# meşgulum / meşgulüm? (Palatal L)



## Pitt

Merhaba!

I'd like to know the correct spelling:

_Meşgul*u*m / Meşgul*ü*m_

Teşekkürler!


----------



## spiraxo

Hi Pitt,

meşgul*ü*m

http://tdkterim.gov.tr/bts/

*Meşgul  * 
_*sıfat (l ince okunur) * Arapça meş¦°l_                        1. _sıfat_ Bir işle uğraşan, iş görmekte olan: "_Belediye doktoru, kışın kimya tecrübeleri ile meşguld*ü*._" - *S. F. Abasıyanık*


----------



## Pitt

Thanks! I have another question. The adjective *yorgun* is used with *-um* = *yorgunum* (vocalharmony u = um). Why is the adjective *meşgul *used wıth *-üm *= *meşgulüm*?

Selamlar


----------



## ouzhantekin

Hi Pitt,

It is because the consonant "L" is clear there OR velarized (palatal L)... Thats why even though it must be "u" that is following after "l", however, since it is a velarized "L" we say "ü" after it. Similarly;

kabul (acceptance) -- kabulüm (my acceptance)  NOT kabulum ..

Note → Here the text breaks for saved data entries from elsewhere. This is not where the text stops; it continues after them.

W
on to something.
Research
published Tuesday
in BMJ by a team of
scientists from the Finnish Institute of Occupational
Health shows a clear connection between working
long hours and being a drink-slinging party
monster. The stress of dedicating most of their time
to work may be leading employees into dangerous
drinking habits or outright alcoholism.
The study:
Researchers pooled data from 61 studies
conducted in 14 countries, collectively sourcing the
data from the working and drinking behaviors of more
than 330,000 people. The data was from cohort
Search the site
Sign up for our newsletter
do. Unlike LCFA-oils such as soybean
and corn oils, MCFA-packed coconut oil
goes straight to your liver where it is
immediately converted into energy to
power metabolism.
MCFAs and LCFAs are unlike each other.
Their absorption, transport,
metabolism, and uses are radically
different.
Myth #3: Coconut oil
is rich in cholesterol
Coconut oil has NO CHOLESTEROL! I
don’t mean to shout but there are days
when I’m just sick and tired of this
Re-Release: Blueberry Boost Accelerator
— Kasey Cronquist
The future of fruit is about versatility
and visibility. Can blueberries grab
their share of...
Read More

Oh God,  it is hard to explain... =)


----------



## spiraxo

Hi Pitt,

A hint:
*(l ince okunur) *in the explanation of *meşgul* is a warning and means palatal L.


----------



## ecdadihifzeylerdi

This is just a pronunciation issue. Turkish has two types of L's. İnce and kalın. 

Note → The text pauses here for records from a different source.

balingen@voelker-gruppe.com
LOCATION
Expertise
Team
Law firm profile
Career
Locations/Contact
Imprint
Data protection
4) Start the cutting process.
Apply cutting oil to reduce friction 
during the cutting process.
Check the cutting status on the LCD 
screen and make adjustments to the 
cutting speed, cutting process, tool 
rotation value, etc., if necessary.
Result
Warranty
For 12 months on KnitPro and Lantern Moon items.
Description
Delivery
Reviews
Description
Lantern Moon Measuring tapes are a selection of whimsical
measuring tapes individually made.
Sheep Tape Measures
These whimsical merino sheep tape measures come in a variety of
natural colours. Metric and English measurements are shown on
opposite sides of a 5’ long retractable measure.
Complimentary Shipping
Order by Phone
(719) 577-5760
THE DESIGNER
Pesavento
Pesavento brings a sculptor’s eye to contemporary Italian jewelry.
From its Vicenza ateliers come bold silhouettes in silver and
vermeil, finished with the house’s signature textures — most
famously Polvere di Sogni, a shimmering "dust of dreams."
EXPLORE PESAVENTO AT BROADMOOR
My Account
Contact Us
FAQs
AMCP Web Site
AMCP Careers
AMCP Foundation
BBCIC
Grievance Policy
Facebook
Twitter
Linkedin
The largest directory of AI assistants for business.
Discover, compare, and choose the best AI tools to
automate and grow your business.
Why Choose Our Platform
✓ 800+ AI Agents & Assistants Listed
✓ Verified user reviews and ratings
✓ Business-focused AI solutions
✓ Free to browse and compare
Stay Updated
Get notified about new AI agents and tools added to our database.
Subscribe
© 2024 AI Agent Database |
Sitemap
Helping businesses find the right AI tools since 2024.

Turkish words with vowels a ı o u (almost) never have the ince L. However, most of the loanwords from Arabic and French have the ince L with vowels a ı o u nearby due to their such pronunciation in these languages. There are exceptions of course e.g. bakkal, kaşkol. 

In addition, we might pronounce English loanwords with the ince-palatal L even though such pronunciation is not respected in English. For instance the english word 'full' and gol are pronounced with the ince-palatal L. So you would say 'Lokanta fulmüş' (Apparently the restaurant is full). We tend to pronounce western words with the French pronunciation. The pronunciation of L in dolar, futbol are usually with the kalın L, but ince L pronunciation is used by many people as well.

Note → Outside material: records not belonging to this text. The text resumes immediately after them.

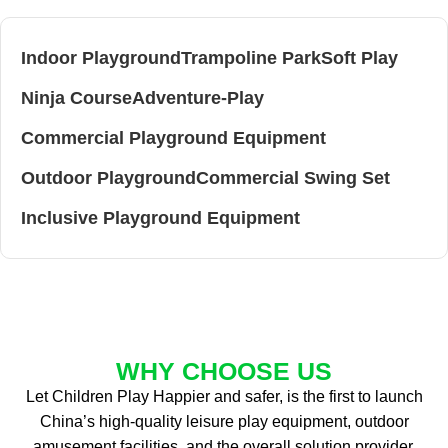
Indoor Playground
Trampoline Park
Soft Play
Ninja Course
Adventure-Play
Commercial Playground Equipment
Outdoor Playground
Commercial Swing Set
Inclusive Playground Equipment
WHY CHOOSE US
Let Children Play Happier and safer, is the first to launch
China’s high-quality leisure play equipment, outdoor
amusement facilities, and the overall solution provider.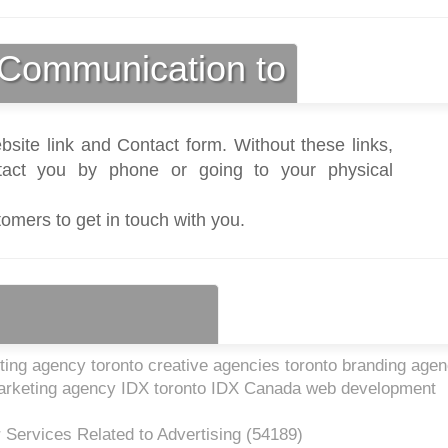
Communication to
bsite link and Contact form. Without these links,
act you by phone or going to your physical
tomers to get in touch with you.
ting agency toronto creative agencies toronto branding age
 marketing agency IDX toronto IDX Canada web development
 Services Related to Advertising (
54189
)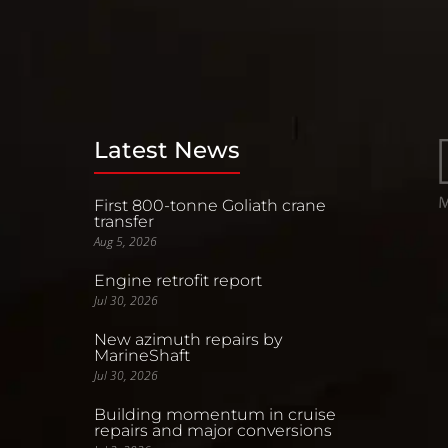
Latest News
First 800-tonne Goliath crane
transfer
Aug 5, 2026
Engine retrofit report
Jul 30, 2026
New azimuth repairs by
MarineShaft
Jul 30, 2026
Building momentum in cruise
repairs and major conversions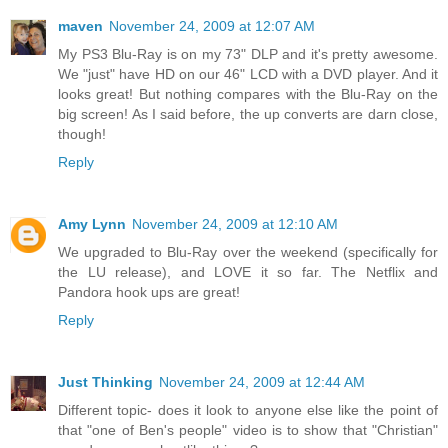
maven
November 24, 2009 at 12:07 AM
My PS3 Blu-Ray is on my 73" DLP and it's pretty awesome.
We "just" have HD on our 46" LCD with a DVD player. And it
looks great! But nothing compares with the Blu-Ray on the
big screen! As I said before, the up converts are darn close,
though!
Reply
Amy Lynn
November 24, 2009 at 12:10 AM
We upgraded to Blu-Ray over the weekend (specifically for
the LU release), and LOVE it so far. The Netflix and
Pandora hook ups are great!
Reply
Just Thinking
November 24, 2009 at 12:44 AM
Different topic- does it look to anyone else like the point of
that "one of Ben's people" video is to show that "Christian"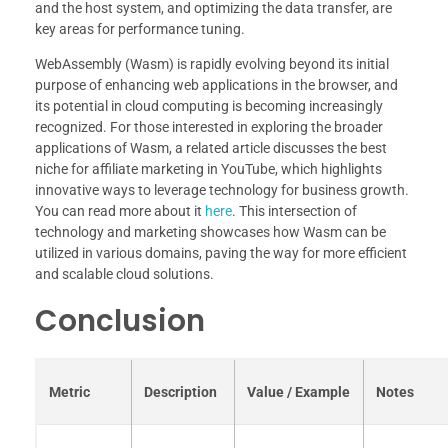
and the host system, and optimizing the data transfer, are
key areas for performance tuning.
WebAssembly (Wasm) is rapidly evolving beyond its initial
purpose of enhancing web applications in the browser, and
its potential in cloud computing is becoming increasingly
recognized. For those interested in exploring the broader
applications of Wasm, a related article discusses the best
niche for affiliate marketing in YouTube, which highlights
innovative ways to leverage technology for business growth.
You can read more about it
here
. This intersection of
technology and marketing showcases how Wasm can be
utilized in various domains, paving the way for more efficient
and scalable cloud solutions.
Conclusion
Metric
Description
Value / Example
Notes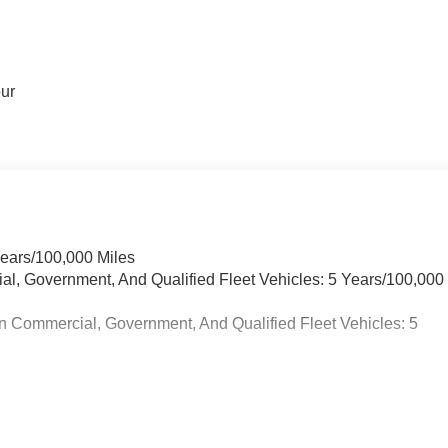
our
Years/100,000 Miles
ial, Government, And Qualified Fleet Vehicles: 5 Years/100,000
n Commercial, Government, And Qualified Fleet Vehicles: 5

A good dictionary should be noting the ince L as Spiraxo has pointed out.


----------



## Pitt

Yardımınız için çok teşekkür ederim.


----------



## Black4blue

ecdadihifzeylerdi said:


> There are exceptions of course e.g. bakkal, kaşkol.



Just wondering. Doesn't bakkal come from bak-kal... or is it a foreign word? Am I too ignorant..


----------



## ecdadihifzeylerdi

someone had mentioned here in this forum the same thing, but given the fact that there is a root b-q-l in arabic relates to things about groceries, and many words derived from that root including bakkal meaning the grocerer, i would assume that it is originally arabic.

nisanyan also thinks it's from arabic.
http://www.nisanyansozluk.com/?k=bakkal


----------